口づけだけで済ませられた自分を褒めてやりたいが、ほの花を離したらきっとこんなところで口づけしたことをまず咎められるのだろうな。


ゆっくりと唇を離してやると顔を真っ赤にして瞳を潤ませて情事中を彷彿とさせるようなほの花の姿に咎められる前に"やっちまった"と後悔させられた。

こんな道のど真ん中で自分の女の発情した姿を他の男に見せることなどあり得ない。


溜まらずほの花を腕の中に収めると深いため息を吐き、彼女が落ち着くのを待つ。


「…宇髄さん、そういう口づけは家の中でしてほしいんたけど…。」

「それに関しては謝る。だけど胸糞悪ぃ名前聞いたら止まらねぇだろ。
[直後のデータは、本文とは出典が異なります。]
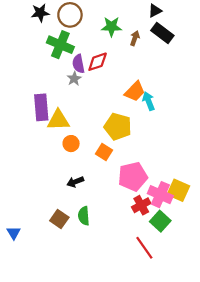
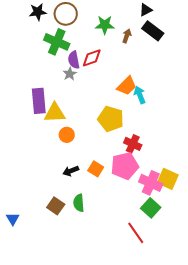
orange square: (104, 152) -> (96, 169), moved
red cross: (141, 205) -> (133, 144), moved, turned -36

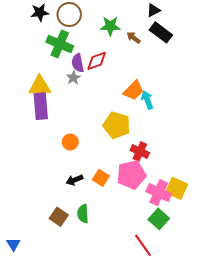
brown arrow: (127, 36) -> (133, 38), turned -72
yellow triangle: (55, 113) -> (40, 86), moved
blue triangle: (13, 219) -> (13, 244), moved

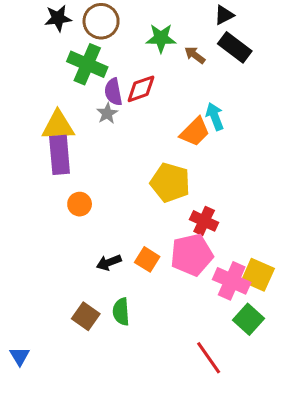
cyan arrow: (147, 100) -> (215, 116), moved
orange circle: (70, 142) -> (80, 204), moved
green square: (159, 219) -> (249, 319), moved

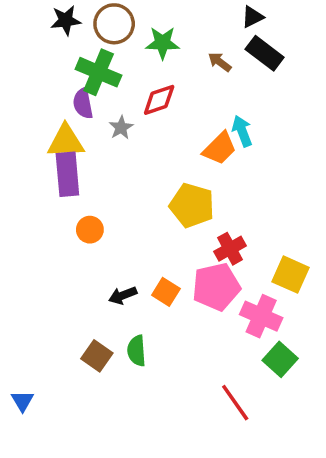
green star: (161, 38) -> (163, 43), moved
purple semicircle: (113, 92) -> (83, 103), moved
red cross: (204, 221) -> (230, 249), turned 36
yellow square: (258, 275) -> (291, 275), moved

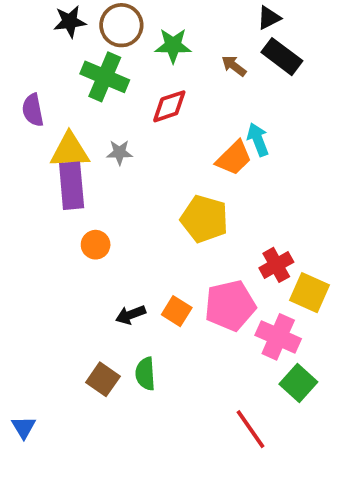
purple semicircle: (83, 103) -> (33, 110), moved
gray star: (121, 128) -> (120, 152), moved, turned 30
red cross: (230, 249) -> (276, 265), moved

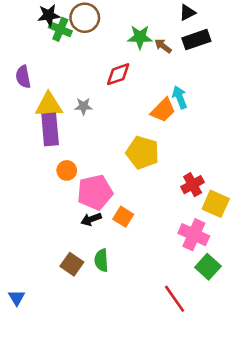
green star: (173, 45) -> (140, 37), moved
black rectangle: (282, 57) -> (196, 40), turned -56
green cross: (105, 77) -> (60, 29), moved, size x0.7
pink pentagon: (230, 306) -> (95, 192), moved

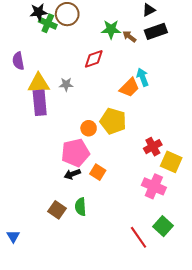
orange circle: (67, 170) -> (89, 128), moved
green square: (208, 267) -> (163, 226), moved

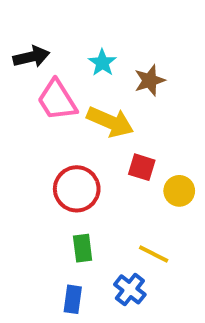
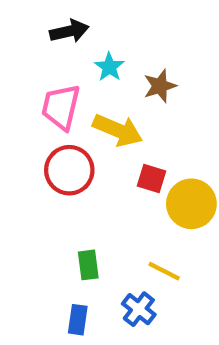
black arrow: (31, 57) -> (69, 31), moved
pink trapezoid: (57, 100) -> (61, 107), turned 45
red circle: (77, 189) -> (69, 170), moved
yellow circle: (179, 191) -> (191, 204), size x1.5

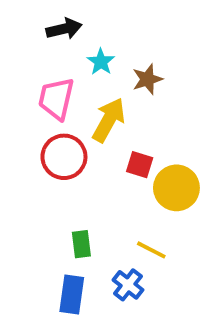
yellow arrow: (118, 130) -> (109, 120), turned -84
blue rectangle: (78, 320) -> (72, 295), size x1.4

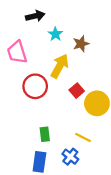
pink trapezoid: (56, 99) -> (17, 52), moved, turned -30
red square: (140, 165) -> (77, 91), turned 32

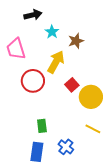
yellow line: (83, 137) -> (93, 129), moved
」

「…他にはないから。あとは宇髄さんにもらったものばかり。父や兄にもらったものはあるけどそれはいいでしょ?」

「…それは許すから色っぽい顔すんな。それは俺だけに見せてればいいから。」

「…誰のせいだと…。」

「あとで甘味食べさせてやっから許せって。」


はっきり言えばあの男とは元縁談相手というだけでほの花を手篭めにされたわけでもないし、交際していたという事実もない。
気にしなければいいことだと大半の人間は思うだろう。

俺とてそんなことまで自分が気になっちまうなんて思いもしなかった。ほの花が俺と出会ってから"初めて"をたくさん経験するように俺もほの花と出会ってから初めての感情を経験していると言って良い。

出来ればこんな経験はしたくないが、それほどにまで溺れた女という事実は消えないわけで腕の中にいるほの花を強く抱きしめ直した。